【ソウル聯合ニュース】北朝鮮の朝鮮中央通信は11日、朝鮮労働党中央委員会と内閣が10日に平壌で全国非常防疫総括会議を開催したと報じた。金正恩(キム・ジョンウン)国務委員長(党総書記)は「新型コロナウイルスの防疫戦で勝利をつかんだ」とし、5月12日から取っていた「最大非常防疫体系」の緩和を宣言した。

 金正恩氏は「重要演説」を行い、「党中央委員会と共和国(北朝鮮)政府を代表して、領内に流入していた新型コロナウイルスを撲滅し人民の生命と健康を保護するための最大非常防疫戦で勝利をつかんだことを宣言する」とした。また「わが党と政府は5月12日から稼働していた最大非常防疫体系をきょうから緊張を強化した正常防疫体系へと、防疫等級を引き下げることにした」と表明した。

 新型コロナ感染者の発生を初めて認めてから約3カ月で防疫体制が緩和されることになる。一方で、世界的に新型コロナの変異株やサル痘などの感染が続いている状況を踏まえ、警戒を緩めるにはまだ早いとした。

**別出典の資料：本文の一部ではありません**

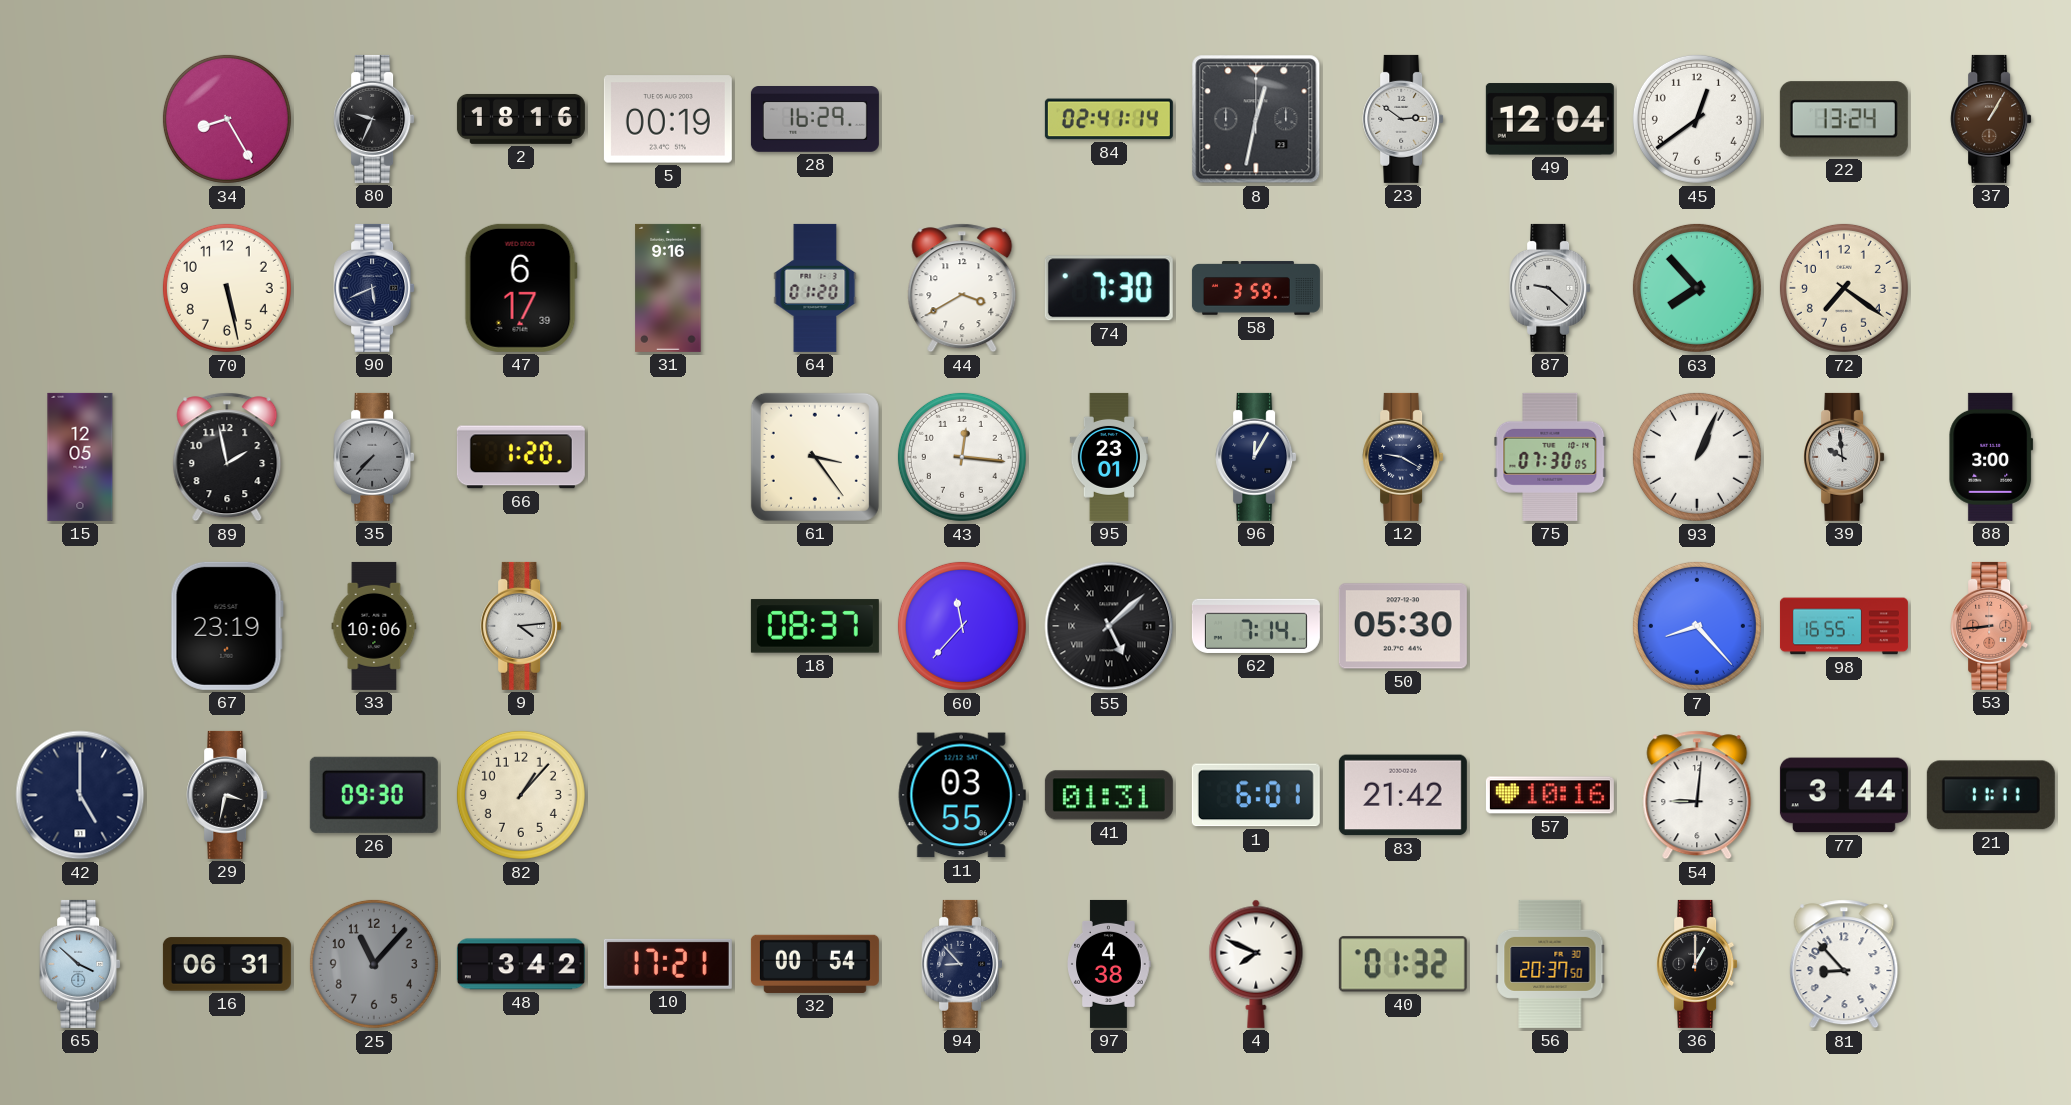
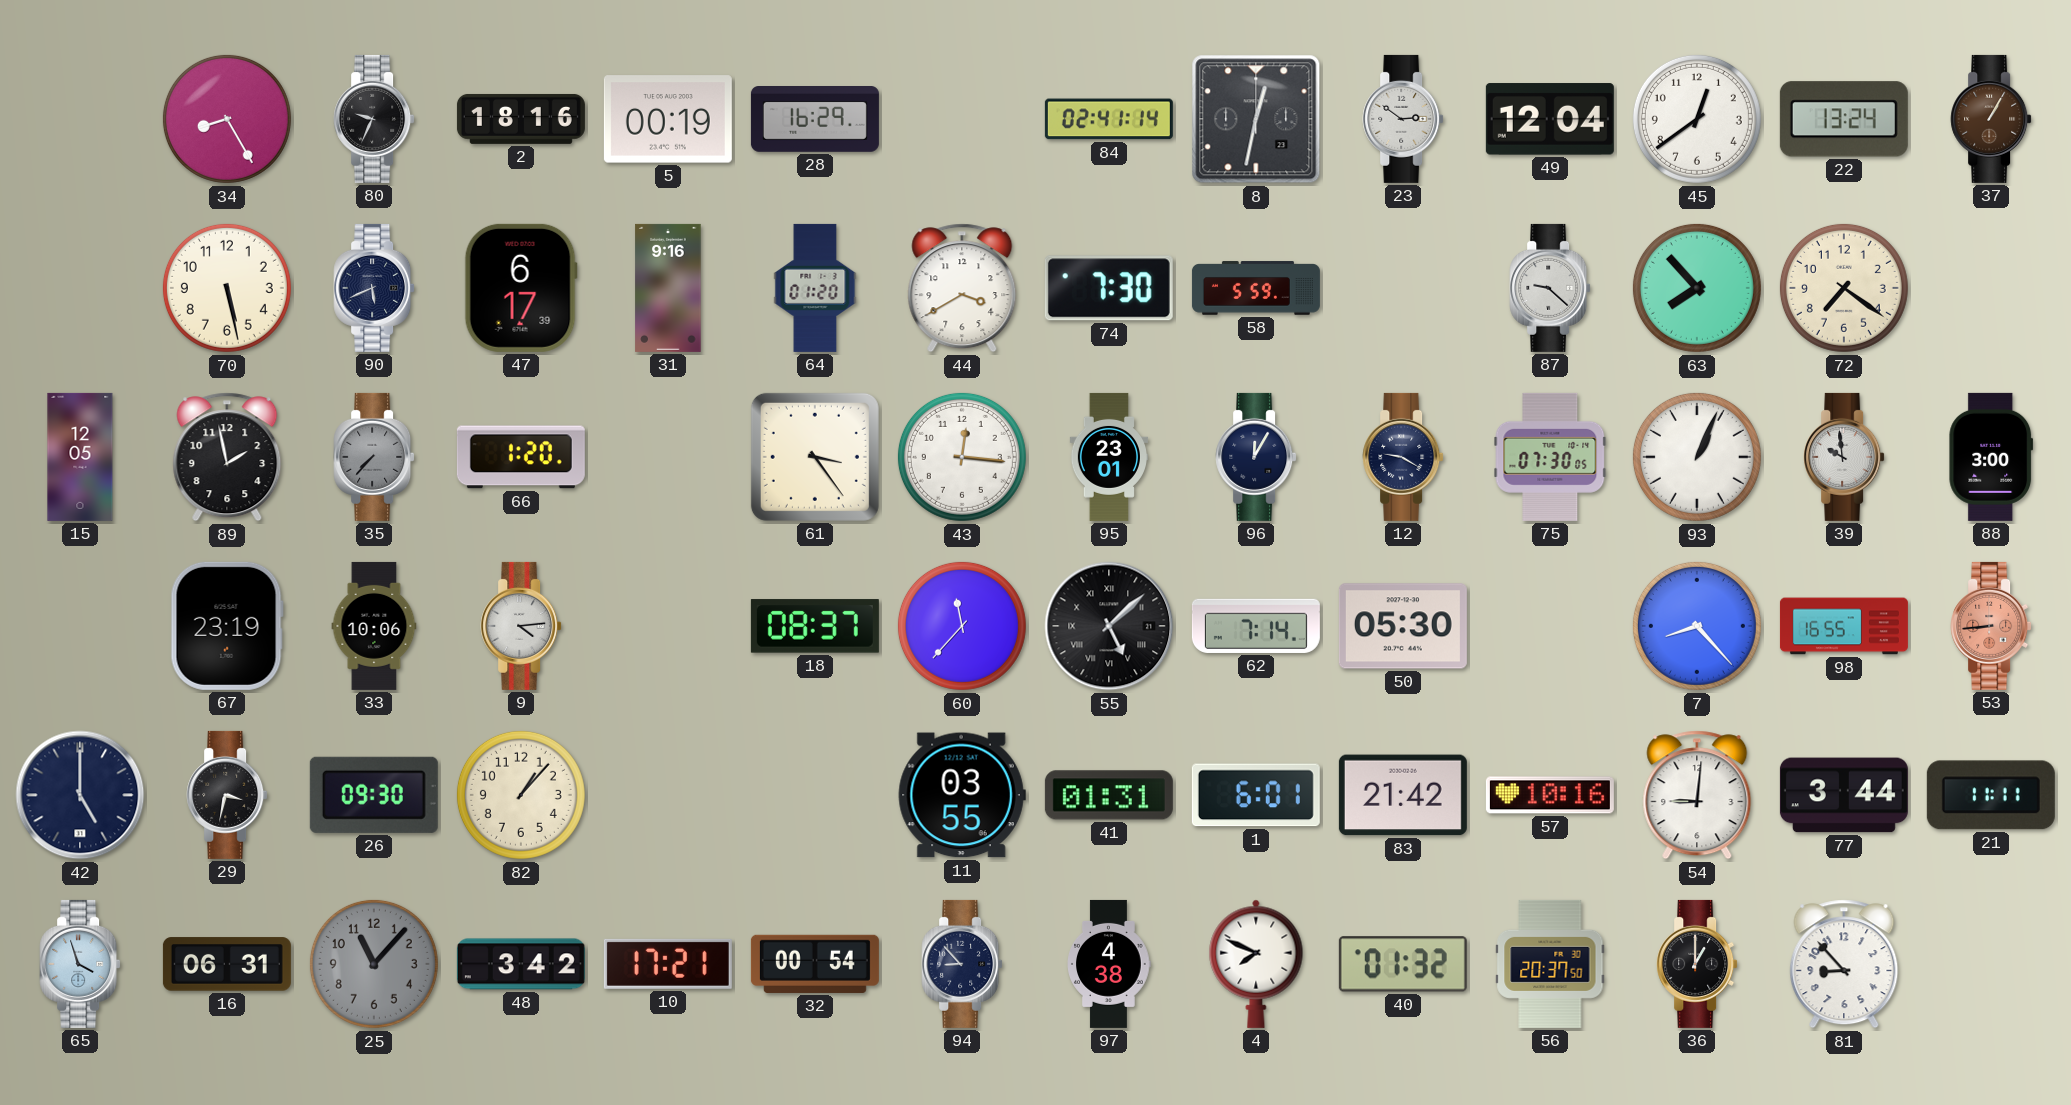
58: 3:59 -> 5:59
65: 3:52 -> 3:57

 金正恩氏の演説に続いて金徳訓(キム・ドクフン)首相による報告があった。その後の討論では金正恩氏の妹の金与正(キム・ヨジョン)党副部長も演説した。同氏が公の場で演説するのは初めて。

 金与正氏は「世界的な保健危機を機にわが国を圧殺しようとする敵」により北朝鮮で新型コロナ感染が拡大したと主張。韓国から北朝鮮に入り込んだ物がウイルスを媒介したことは明白だとした。

 北朝鮮は韓国の脱北者団体が大型風船で北朝鮮に飛ばした物にウイルスが付着していたと主張してきた。金与正氏は脱北者団体のビラ散布の背後に「かいらい保守のやから」がいると指摘し、これが続く場合には「非常に強力な報復性の対応を加えなければならない」と警告した。

 同氏は国務委員として対韓国をはじめとする対外部門を総括している。